Correlation Between Platinum Asia and Nuveen California
Can any of the company-specific risk be diversified away by investing in both Platinum Asia and Nuveen California at the same time? Although using a correlation coefficient on its own may not help to predict future stock returns, this module helps to understand the diversifiable risk of combining Platinum Asia and Nuveen California into the same portfolio, which is an essential part of the fundamental portfolio management process.
By analyzing existing cross correlation between Platinum Asia Investments and Nuveen California Amt, you can compare the effects of market volatilities on Platinum Asia and Nuveen California and check how they will diversify away market risk if combined in the same portfolio for a given time horizon. You can also utilize pair trading strategies of matching a long position in Platinum Asia with a short position of Nuveen California. Check out your portfolio center. Please also check ongoing floating volatility patterns of Platinum Asia and Nuveen California.
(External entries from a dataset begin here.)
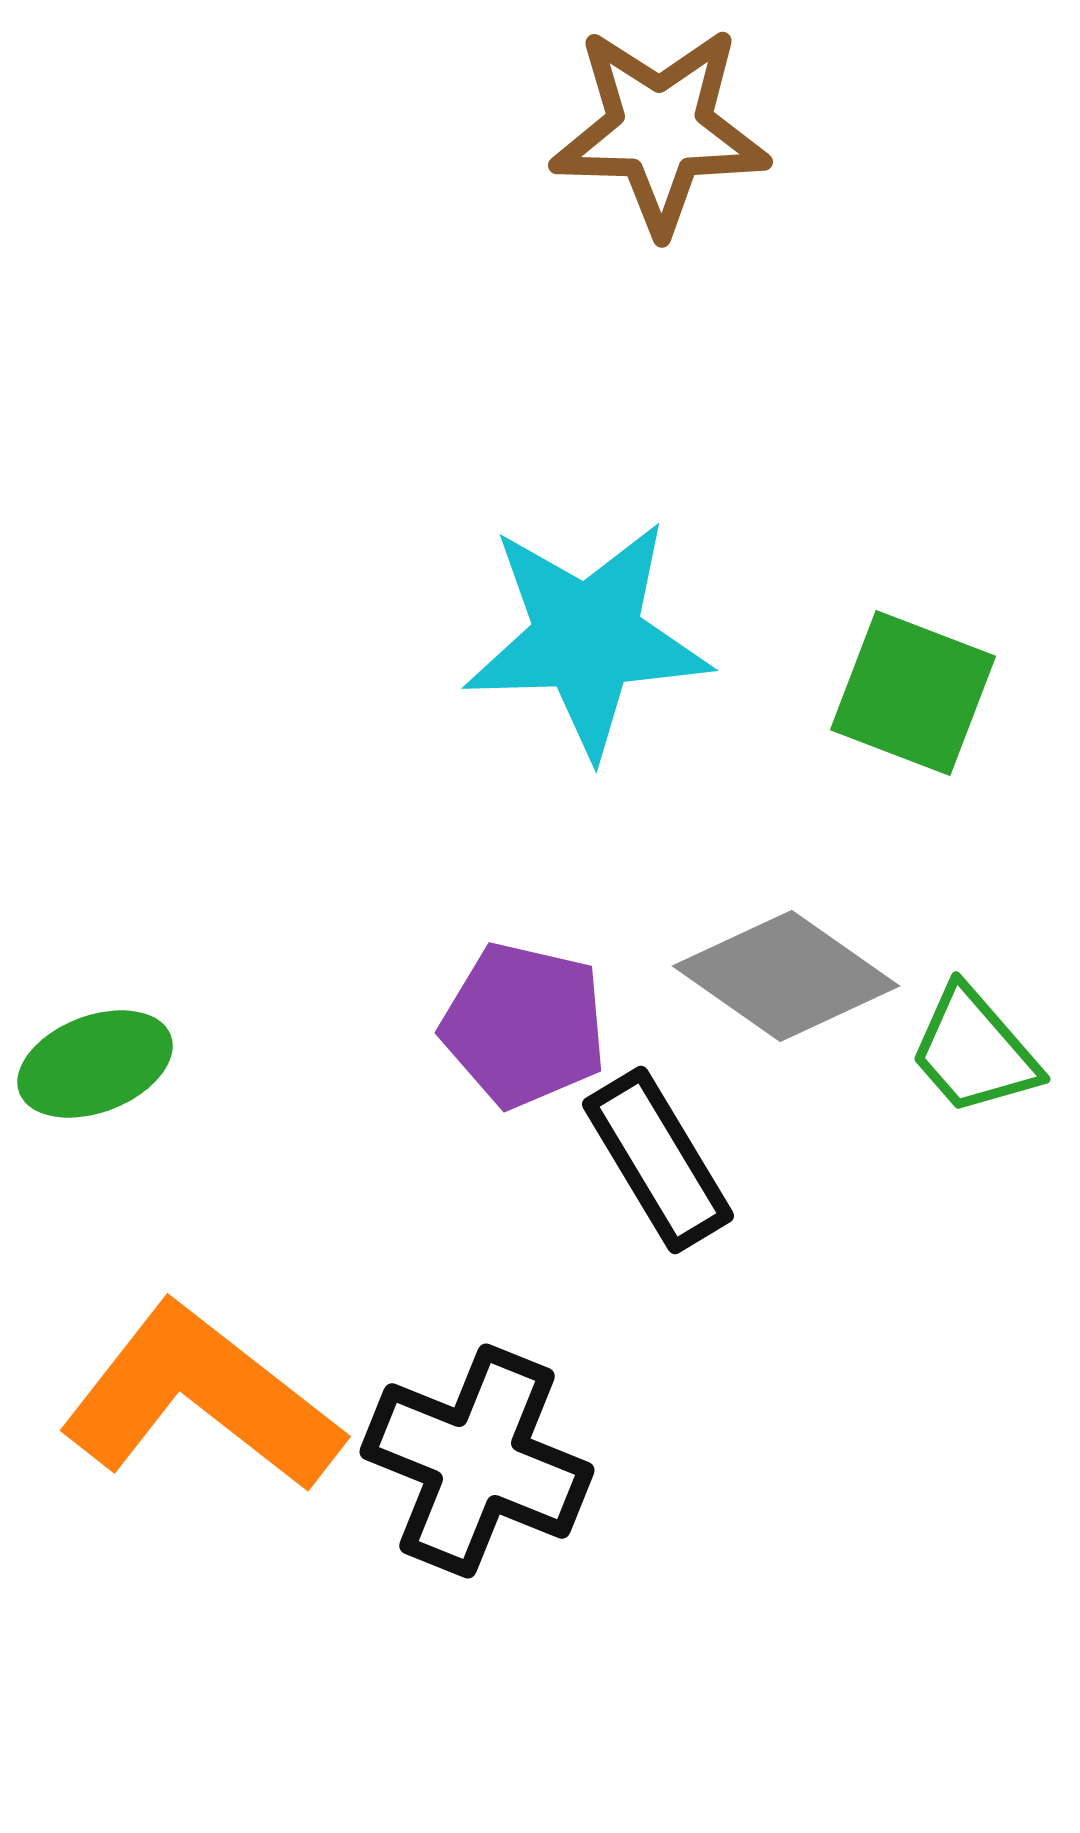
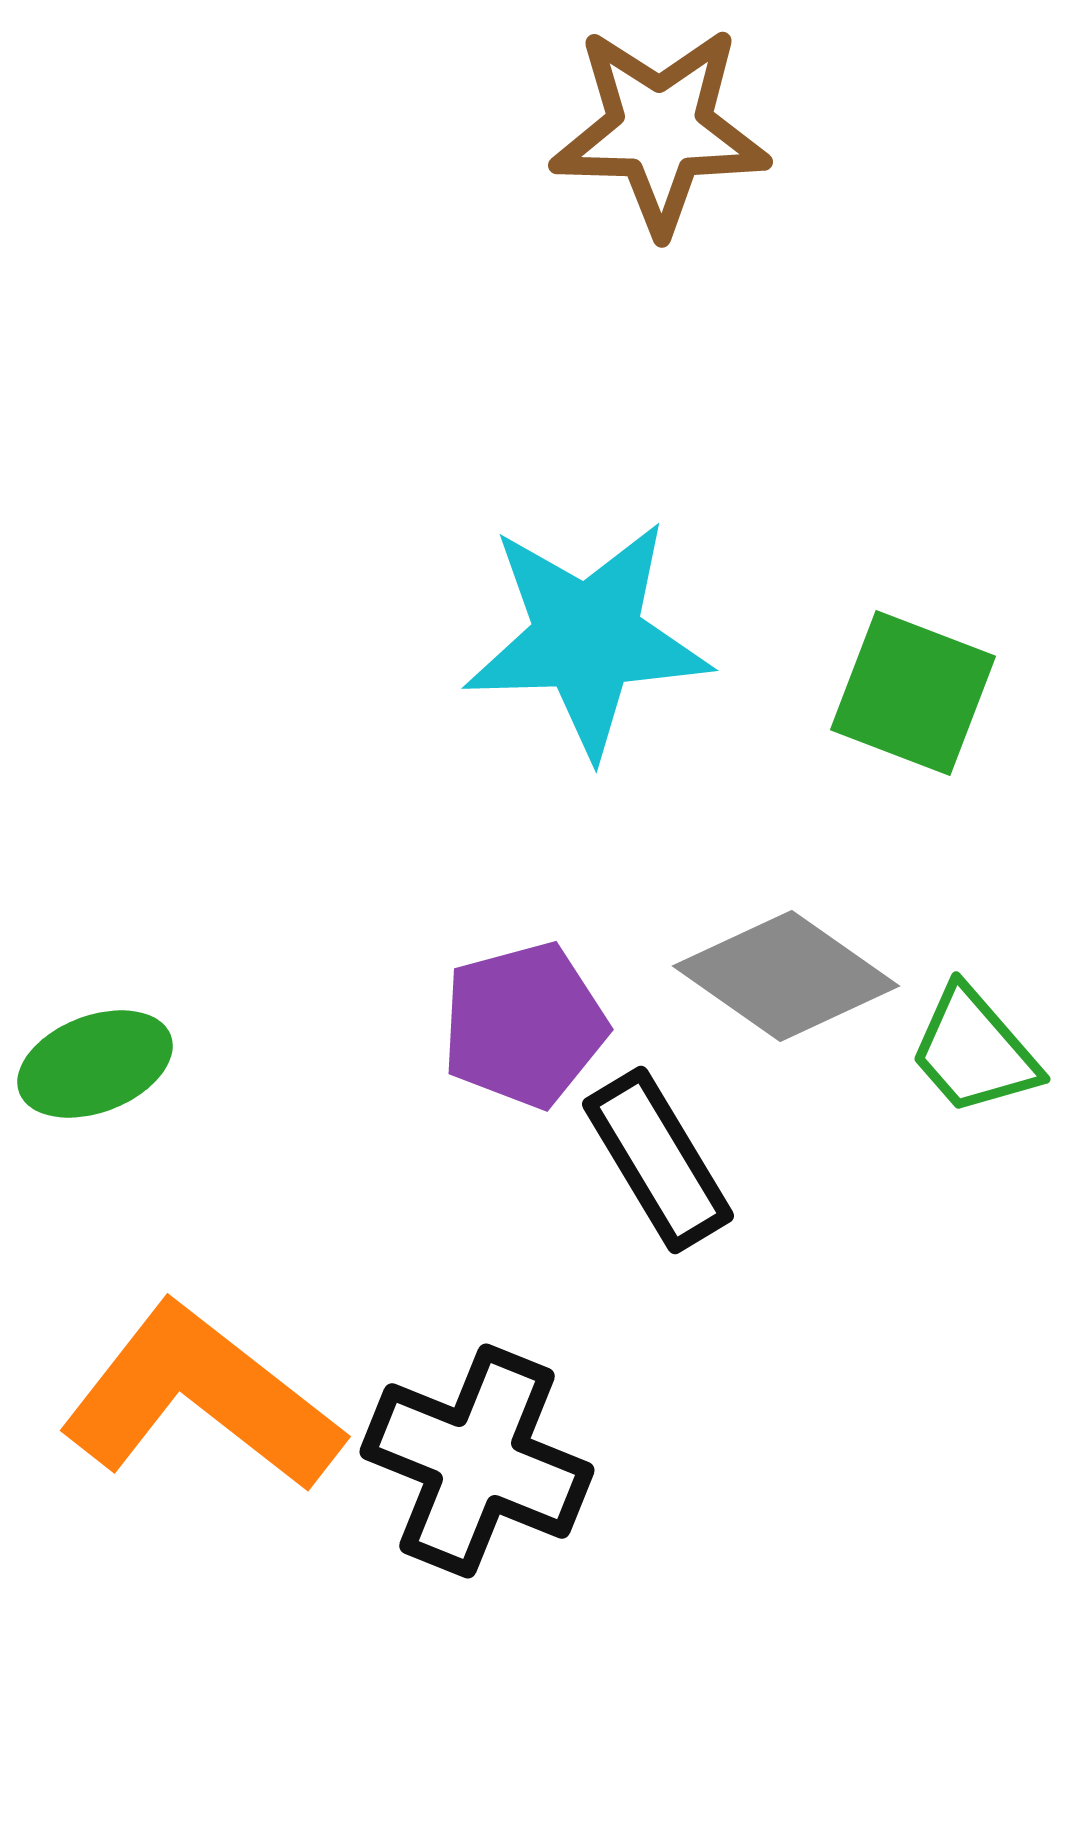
purple pentagon: rotated 28 degrees counterclockwise
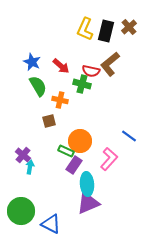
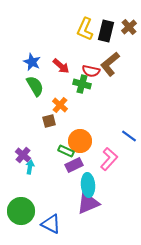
green semicircle: moved 3 px left
orange cross: moved 5 px down; rotated 28 degrees clockwise
purple rectangle: rotated 30 degrees clockwise
cyan ellipse: moved 1 px right, 1 px down
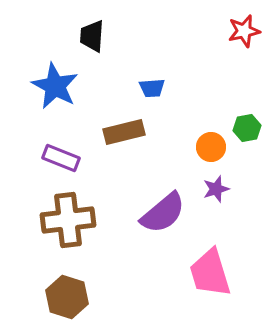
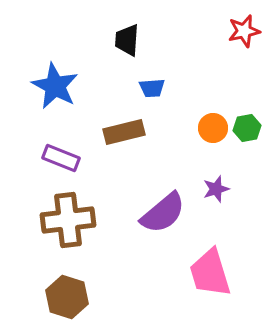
black trapezoid: moved 35 px right, 4 px down
orange circle: moved 2 px right, 19 px up
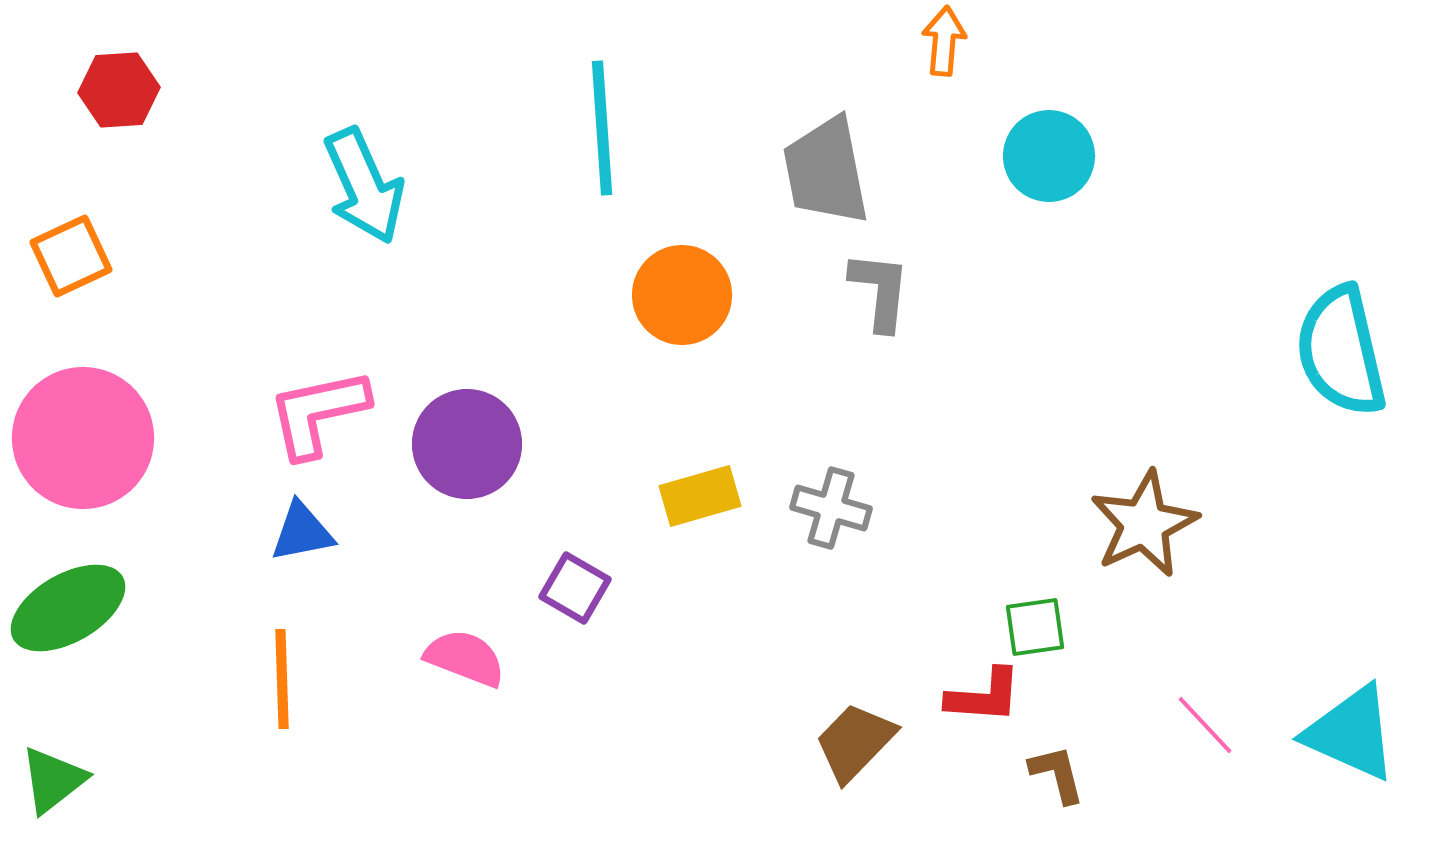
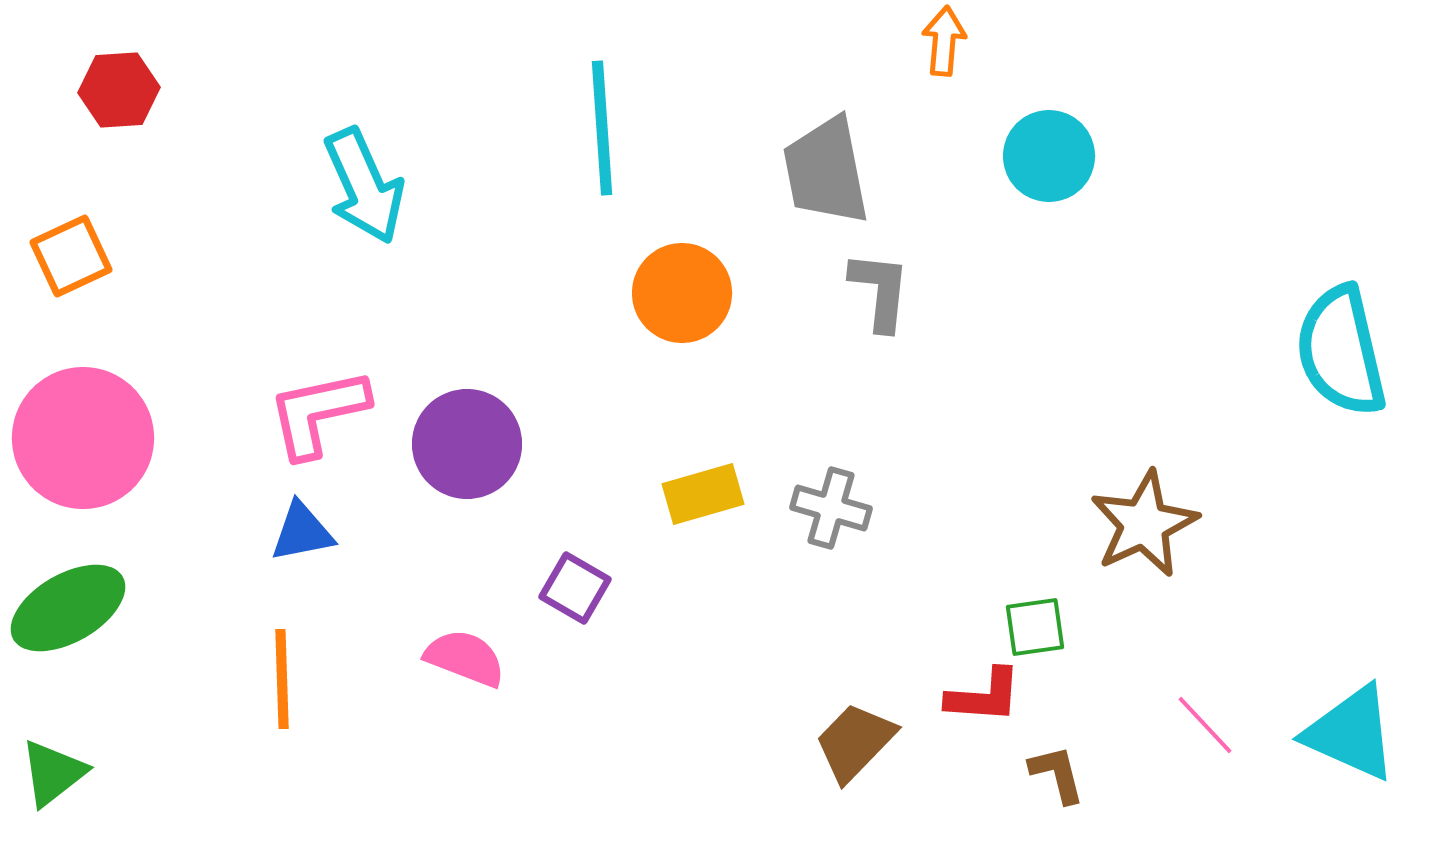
orange circle: moved 2 px up
yellow rectangle: moved 3 px right, 2 px up
green triangle: moved 7 px up
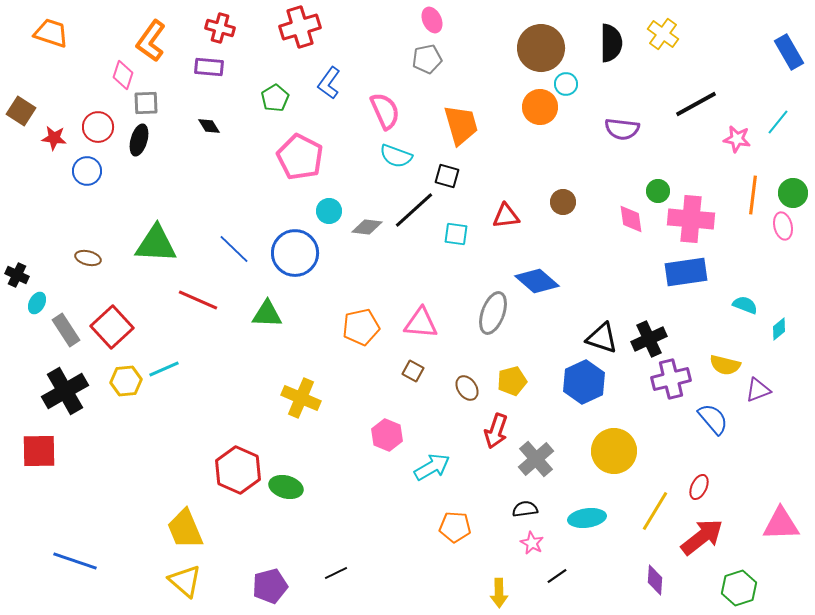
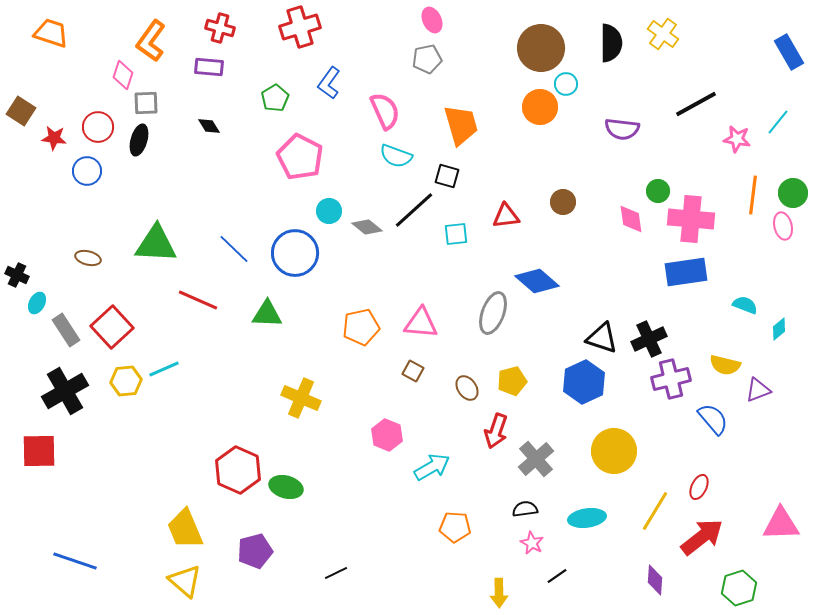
gray diamond at (367, 227): rotated 32 degrees clockwise
cyan square at (456, 234): rotated 15 degrees counterclockwise
purple pentagon at (270, 586): moved 15 px left, 35 px up
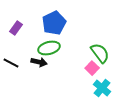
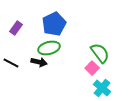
blue pentagon: moved 1 px down
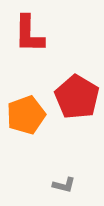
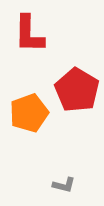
red pentagon: moved 7 px up
orange pentagon: moved 3 px right, 2 px up
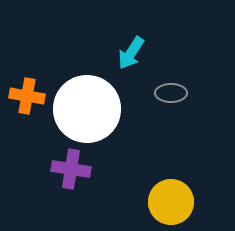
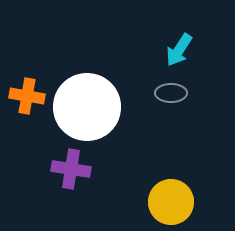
cyan arrow: moved 48 px right, 3 px up
white circle: moved 2 px up
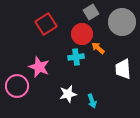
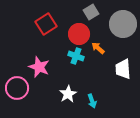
gray circle: moved 1 px right, 2 px down
red circle: moved 3 px left
cyan cross: moved 1 px up; rotated 28 degrees clockwise
pink circle: moved 2 px down
white star: rotated 18 degrees counterclockwise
Diversification Opportunities for Platinum Asia and Nuveen California
0.31 | Correlation Coefficient |
Weak diversification
The 3 months correlation between Platinum and Nuveen is 0.31. Overlapping area represents the amount of risk that can be diversified away by holding Platinum Asia Investments and Nuveen California Amt in the same portfolio, assuming nothing else is changed. The correlation between historical prices or returns on Nuveen California Amt and Platinum Asia is a relative statistical measure of the degree to which these equity instruments tend to move together. The correlation coefficient measures the extent to which returns on Platinum Asia Investments are associated (or correlated) with Nuveen California. Values of the correlation coefficient range from -1 to +1, where. The correlation of zero (0) is possible when the price movement of Nuveen California Amt has no effect on the direction of Platinum Asia i.e., Platinum Asia and Nuveen California go up and down completely randomly.
Pair Corralation between Platinum Asia and Nuveen California
Considering the 90-day investment horizon Platinum Asia is expected to generate 1.48 times less return on investment than Nuveen California. But when comparing it to its historical volatility, Platinum Asia Investments is 1.24 times less risky than Nuveen California. It trades about 0.07 of its potential returns per unit of risk. Nuveen California Amt is currently generating about 0.08 of returns per unit of risk over similar time horizon. If you would invest 1,030 in Nuveen California Amt on August 31, 2024 and sell it today you would earn a total of 255.00 from holding Nuveen California Amt or generate 24.76% return on investment over 90 days.
Time Period | 3 Months [change] |
Direction | Moves Together |
Strength | Very Weak |
Accuracy | 99.73% |
Values | Daily Returns |
Platinum Asia Investments vs. Nuveen California Amt
Performance |
Timeline |
Platinum Asia Investments |
Nuveen California Amt |
Platinum Asia and Nuveen California Volatility Contrast
Predicted Return Density |
Returns |
Pair Trading with Platinum Asia and Nuveen California
The main advantage of trading using opposite Platinum Asia and Nuveen California positions is that it hedges away some unsystematic risk. Because of two separate transactions, even if Platinum Asia position performs unexpectedly, Nuveen California can make up some of the losses. Pair trading also minimizes risk from directional movements in the market. For example, if an entire industry or sector drops because of unexpected headlines, the short position in Nuveen California will offset losses from the drop in Nuveen California's long position.Platinum Asia vs. The Gabelli Dividend | Platinum Asia vs. Voya Global Advantage | Platinum Asia vs. Invesco California Value | Platinum Asia vs. John Hancock Investors |
Nuveen California vs. BlackRock California Municipal | Nuveen California vs. Blackrock Muniyield Quality | Nuveen California vs. Blackrock Muni Intermediate | Nuveen California vs. Munivest Fund |
Check out your portfolio center.Note that this page's information should be used as a complementary analysis to find the right mix of equity instruments to add to your existing portfolios or create a brand new portfolio. You can also try the Sectors module to list of equity sectors categorizing publicly traded companies based on their primary business activities.